AI Article Synopsis

  • Noncompressible torso hemorrhage is a major cause of death, and the study examines the effectiveness of REBOA (Resuscitative Endovascular Balloon Occlusion of the Aorta) at high altitudes.
  • In simulations and experiments with female pigs, REBOA was deployed at up to 22,000 feet while maintaining mean arterial pressure (MAP) despite lower systolic blood pressure.
  • The findings indicate that REBOA successfully improved MAP regardless of altitude, suggesting its potential efficacy in emergency situations at high elevations.

Article Abstract

Background: Noncompressible torso hemorrhage remains a leading cause of death. Resuscitative Endovascular Balloon Occlusion of the Aorta (REBOA) placement may occur before transport; however, its efficacy has not been demonstrated at altitude. We hypothesized that changes in altitude would not result in blood pressure changes proximal to a deployed REBOA.

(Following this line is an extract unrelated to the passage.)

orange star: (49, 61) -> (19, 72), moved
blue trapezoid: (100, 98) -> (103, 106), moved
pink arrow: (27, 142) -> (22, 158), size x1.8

Methods: A simulation model for 7Fr guidewireless REBOA was used at altitudes up to 22,000 feet. Female pigs then underwent hemorrhagic shock to a mean arterial pressure (MAP) of 40 mm Hg. After hemorrhage, a REBOA catheter was deployed in the REBOA group and positioned but not inflated in the no-REBOA group. Animals underwent simulated aeromedical evacuation at 8000 ft or were left at ground level. After altitude exposure, the balloon was deflated, and the animals were observed.

Results: Taking the REBOA catheter to 22,000 ft in the simulation model resulted in a lower systolic blood pressure but a preserved MAP. In the porcine model, REBOA increased both systolic blood pressure and MAP compared with no-REBOA (P < 0.05) and was unaffected by altitude. No differences in postflight blood pressure, acidosis, or systemic inflammatory response were observed between ground and altitude REBOA groups.

Conclusions: REBOA maintained MAP up to 22,000 feet in an inanimate model. In the porcine model, REBOA deployment improved MAP, and the balloon remained effective at altitude.